### Exercise directions
Transcribe the records exactly. Pictures do not belong in the transcription.

#####

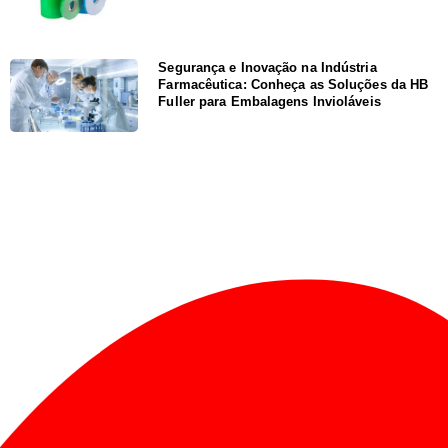
Segurança e Inovação na Indústria
Farmacêutica: Conheça as Soluções da HB
Fuller para Embalagens Invioláveis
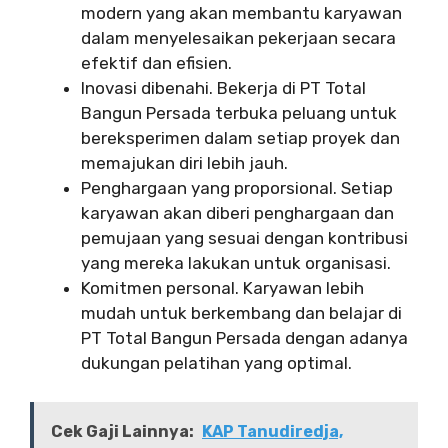
modern yang akan membantu karyawan
dalam menyelesaikan pekerjaan secara
efektif dan efisien.
Inovasi dibenahi. Bekerja di PT Total
Bangun Persada terbuka peluang untuk
bereksperimen dalam setiap proyek dan
memajukan diri lebih jauh.
Penghargaan yang proporsional. Setiap
karyawan akan diberi penghargaan dan
pemujaan yang sesuai dengan kontribusi
yang mereka lakukan untuk organisasi.
Komitmen personal. Karyawan lebih
mudah untuk berkembang dan belajar di
PT Total Bangun Persada dengan adanya
dukungan pelatihan yang optimal.
Cek Gaji Lainnya:
KAP Tanudiredja,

#####

### Response for this exercise
Segurança e Inovação na Indústria
Farmacêutica: Conheça as Soluções da HB
Fuller para Embalagens Invioláveis
modern yang akan membantu karyawan
dalam menyelesaikan pekerjaan secara
efektif dan efisien.
Inovasi dibenahi. Bekerja di PT Total
Bangun Persada terbuka peluang untuk
bereksperimen dalam setiap proyek dan
memajukan diri lebih jauh.
Penghargaan yang proporsional. Setiap
karyawan akan diberi penghargaan dan
pemujaan yang sesuai dengan kontribusi
yang mereka lakukan untuk organisasi.
Komitmen personal. Karyawan lebih
mudah untuk berkembang dan belajar di
PT Total Bangun Persada dengan adanya
dukungan pelatihan yang optimal.
Cek Gaji Lainnya:
KAP Tanudiredja,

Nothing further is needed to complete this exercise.